Go through the listing below and return each line that includes "cabalo".

__Record excerpts__
=== Begin Enclosure ===
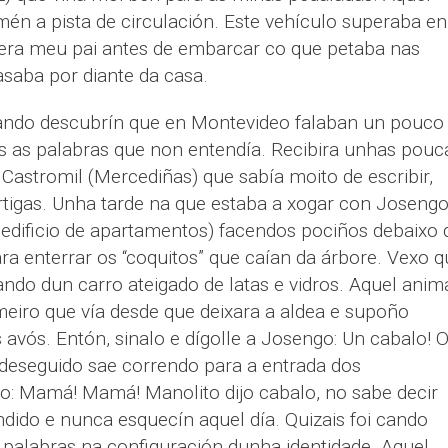
én a pista de circulación. Este vehículo superaba en
ixera meu pai antes de embarcar co que petaba nas
asaba por diante da casa.
cando descubrín que en Montevideo falaban un pouco
as as palabras que non entendía. Recibira unhas pouc
 Castromil (Mercediñas) que sabía moito de escribir,
Artigas. Unha tarde na que estaba a xogar con Joseng
 edificio de apartamentos) facendos pociños debaixo
ra enterrar os “coquitos” que caían da árbore. Vexo q
ando dun carro ateigado de latas e vidros. Aquel anim
meiro que vía desde que deixara a aldea e supoño
avós. Entón, sinalo e dígolle a Josengo: Un cabalo! 
deseguido sae correndo para a entrada dos
o: Mamá! Mamá! Manolito dijo cabalo, no sabe decir
dido e nunca esquecín aquel día. Quizais foi cando
 palabras na configuración dunha identidade. Aquel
=== End Enclosure ===
__Task solution__
avós. Entón, sinalo e dígolle a Josengo: Un cabalo! 
o: Mamá! Mamá! Manolito dijo cabalo, no sabe decir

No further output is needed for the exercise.